Tetapi tahap kedua otonomi, penarikan militer Yahudi dari semua kota kecil di Tepi Barat saja belum tuntas. Shimon Peres, yang menggantikan Yizhak Rabin setelah pemimpin Partai Buruh itu ditembak mati seorang ekstremis Yahudi, menunda penarikan dari Al-Khalil setelah gelombang pemboman bunuh diri yang menewaskan puluhan orang Yahudi oleh kelompok garis keras Palestina.

Netanyahu pekan ketiga Juni, setelah ia disumpah sebagai perdana menteri Israel, masih belum memutuskan apakah penarikan militer Israel dari 80 persen wilayah Al- Khalil akan dilanjutkan atau tidak. Dalam pidato sambutannya, Netanyahu juga tidak menyebut-nyebut nama Arafat sehingga menimbulkan keprihatian di kalangan pejabat Palestina mengenai itikad perdamaian Partai Likud dengan Palestina.

Akibat terkatung-katungnya nasib otonomi Palestina, apalagi harapan bagi berdirinya negara Palestina merdeka, membuat Presiden Yasser Arafat menaruh harapan bahwa KTT dua hari Kairo akan dapat menembus ketidaktentuan tersebut.

Status pemerintah otonomi Palestina sebagian tergantung pada janji yang berulangkali disampaikan Arafat bahwa proses politik perundingan dengan Israel akan meningkat dari otonomi menjadi negara merdeka dengan Jerusalem sebagai ibukota.

Sementara itu pemerintah Israel tak pernah beranjak dari pendapat bahwa Jerusalem adalah ibukota utuh negara Yahudi dan Yudea serta Samaria (Tepi Barat) adalah tanah yang dijanjikan Tuhan buat Bani Israel dalam Taurat.

Pesan KTT

Untuk menghadapi sikap tak kenal kompromi pemerintah sayap kanan Israel, 21 anggota Liga Arab berkumpul akhir pekan ini di Kario untuk menyampaikan pesan tapi bukan ancaman kepada pemerintah Israel.

Sebagaimana dikutip Reuter, Menteri Luar Negeri Mesir Amr Mussa menyatakan bahwa KTT yang dihadiri 14 kepala negara Arab itu akan menghindari ancaman terhadap Israel.

Sebelumnya, seruan bagi penyelenggaraan KTT tersebut mendapat reaksi keras pemerintah baru Yahudi.

Menteri Luar Negeri Israel David Levy Rabu (19/6) menyatakan konferensi Kairo telah meningkatkan ketegangan di Timur Tengah dan menantang para pemimpin Arab untuk "mengulurkan tangan bagi perdamaian".

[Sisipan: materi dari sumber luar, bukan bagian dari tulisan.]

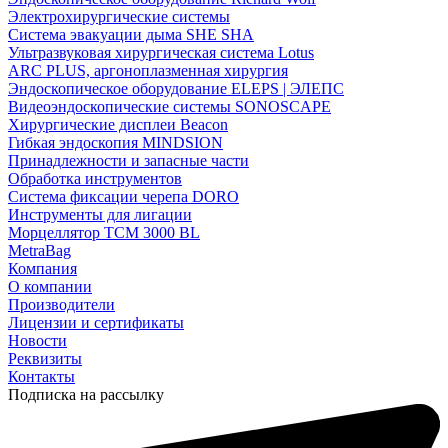
Электрохирургические системы
Система эвакуации дыма SHE SHA
Ультразвуковая хирургическая система Lotus
ARC PLUS, аргоноплазменная хирургия
Эндоскопическое оборудование ELEPS | ЭЛЕПС
Видеоэндоскопические системы SONOSCAPE
Хирургические дисплеи Beacon
Гибкая эндоскопия MINDSION
Принадлежности и запасные части
Обработка инструментов
Система фиксации черепа DORO
Инструменты для лигации
Морцеллятор ТСМ 3000 BL
MetraBag
Компания
О компании
Производители
Лицензии и сертификаты
Новости
Реквизиты
Контакты
Подписка на рассылку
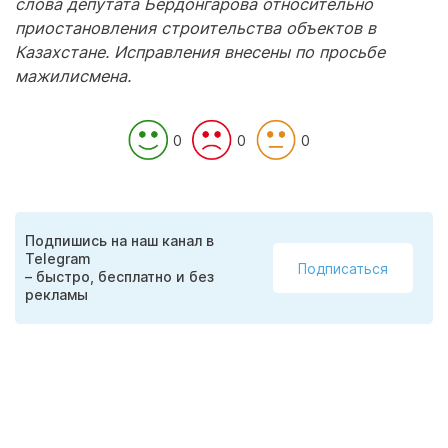
слова депутата Бердонгарова относительно
приостановления строительства объектов в
Казахстане. Исправления внесены по просьбе
мажилисмена.
0
0
0
Подпишись на наш канал в
Telegram
Подписаться
– быстро, бесплатно и без
рекламы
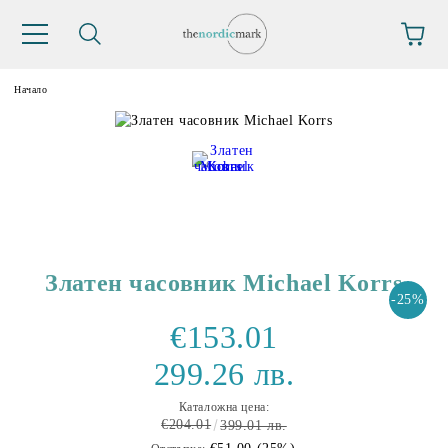
Начало
Златен часовник Michael Korrs
-25%
€153.01
299.26 лв.
Каталожна цена:
€204.01
399.01 лв.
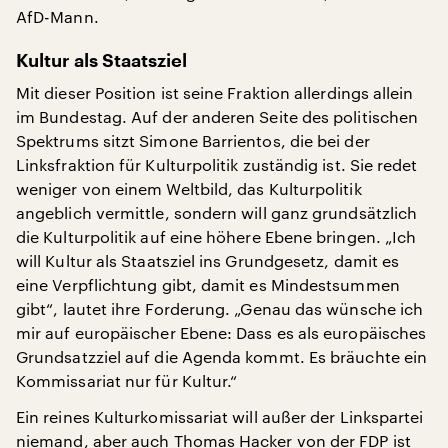
AfD-Mann.
Kultur als Staatsziel
Mit dieser Position ist seine Fraktion allerdings allein
im Bundestag. Auf der anderen Seite des politischen
Spektrums sitzt Simone Barrientos, die bei der
Linksfraktion für Kulturpolitik zuständig ist. Sie redet
weniger von einem Weltbild, das Kulturpolitik
angeblich vermittle, sondern will ganz grundsätzlich
die Kulturpolitik auf eine höhere Ebene bringen. „Ich
will Kultur als Staatsziel ins Grundgesetz, damit es
eine Verpflichtung gibt, damit es Mindestsummen
gibt“, lautet ihre Forderung. „Genau das wünsche ich
mir auf europäischer Ebene: Dass es als europäisches
Grundsatzziel auf die Agenda kommt. Es bräuchte ein
Kommissariat nur für Kultur.“
Ein reines Kulturkomissariat will außer der Linkspartei
niemand, aber auch Thomas Hacker von der FDP ist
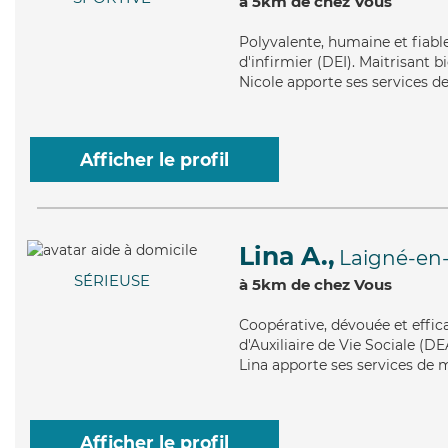
à 5km de chez Vous
Polyvalente
, humaine et fiabl
d'infirmier (DEI). Maitrisant b
Nicole apporte ses services de
Afficher le profil
Lina A.,
Laigné-en-
SÉRIEUSE
à 5km de chez Vous
Coopérative
, dévouée et effi
d'Auxiliaire de Vie Sociale (DE
Lina apporte ses services de m
Afficher le profil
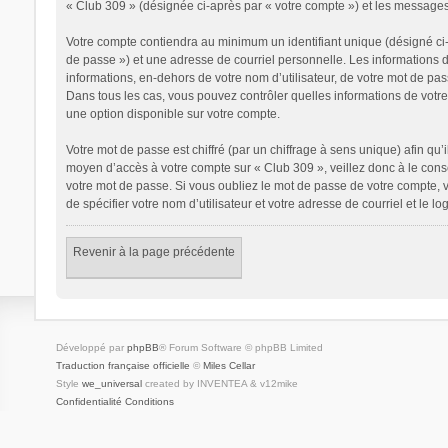
« Club 309 » (désignée ci-après par « votre compte ») et les messages
Votre compte contiendra au minimum un identifiant unique (désigné ci-
de passe ») et une adresse de courriel personnelle. Les informations 
informations, en-dehors de votre nom d’utilisateur, de votre mot de pass
Dans tous les cas, vous pouvez contrôler quelles informations de votr
une option disponible sur votre compte.
Votre mot de passe est chiffré (par un chiffrage à sens unique) afin qu’
moyen d’accès à votre compte sur « Club 309 », veillez donc à le con
votre mot de passe. Si vous oubliez le mot de passe de votre compte, v
de spécifier votre nom d’utilisateur et votre adresse de courriel et le
Revenir à la page précédente
Développé par
phpBB
® Forum Software © phpBB Limited
Traduction française officielle
©
Miles Cellar
Style
we_universal
created by INVENTEA & v12mike
Confidentialité
Conditions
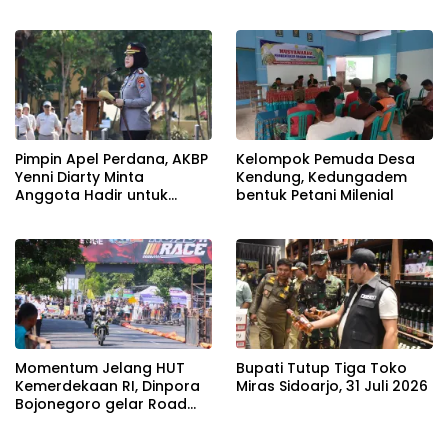
Pimpin Apel Perdana, AKBP
Kelompok Pemuda Desa
Yenni Diarty Minta
Kendung, Kedungadem
Anggota Hadir untuk
bentuk Petani Milenial
Masyarakat
Momentum Jelang HUT
Bupati Tutup Tiga Toko
Kemerdekaan RI, Dinpora
Miras Sidoarjo, 31 Juli 2026
Bojonegoro gelar Road
Race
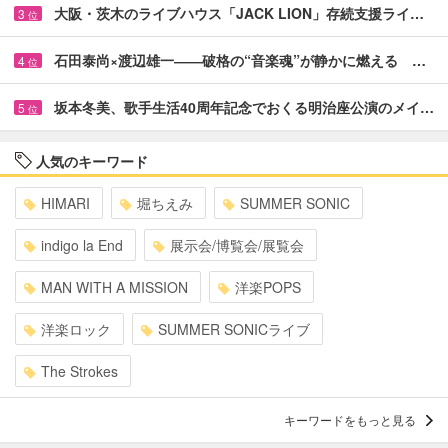
大阪・茨木のライブハウス「JACK LION」存続支援ライ…
3
位
石田泰尚×渡辺雄一――破格の“音楽魂”が静かに燃える …
4
位
坂本冬美、歌手生活40周年記念でおくる明治座公演のメイ…
5
位
人気のキーワード
HIMARI
堀ちえみ
SUMMER SONIC
indigo la End
展示会/博覧会/展覧会
MAN WITH A MISSION
洋楽POPS
洋楽ロック
SUMMER SONICライブ
The Strokes
キーワードをもっと見る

"Ketegangan yang ingin ditimbulkan para pemimpin Arab" sama sekali tak perlu, katanya.

Levy -- yang dipandang sebagai tokoh moderat dalam pemerintahan Netanyahu -- belakangan menyatakan bahwa perdamaian tidak "dicapai melalui ancaman".

Ia juga berusaha memperlunak kesan mengenai garis pedoman kebijakan pemerintah Netanyahu dan membantah bahwa kebijakan itu bersifat negatif, meskipun perdana menteri baru Israel mempertanyakan konsep pertukaran tanah bagi perdamaian, dan negara-negara Arab akan setuju hidup berdampingan dalam perdamaian sebagai imbalan bagi pengembalian wilayah oleh Israel.

Netanyahu juga mencuatkan amarah dunia Arab setelah ia mengeluarkan tawaran untuk berunding tanpa syarat.

Sementara itu Amerika Serikat -- yang selalu membela Israel di forum-forum internasional -- berulangkali menyeru negara-negara Arab agar melanjutkan proses perdamaian Timur Tengah dan tidak "menghancurkan jembatan menuju perdamaian" walaupun Israel lah yang selalu mengulur waktu untuk mewujudkan perdamaian.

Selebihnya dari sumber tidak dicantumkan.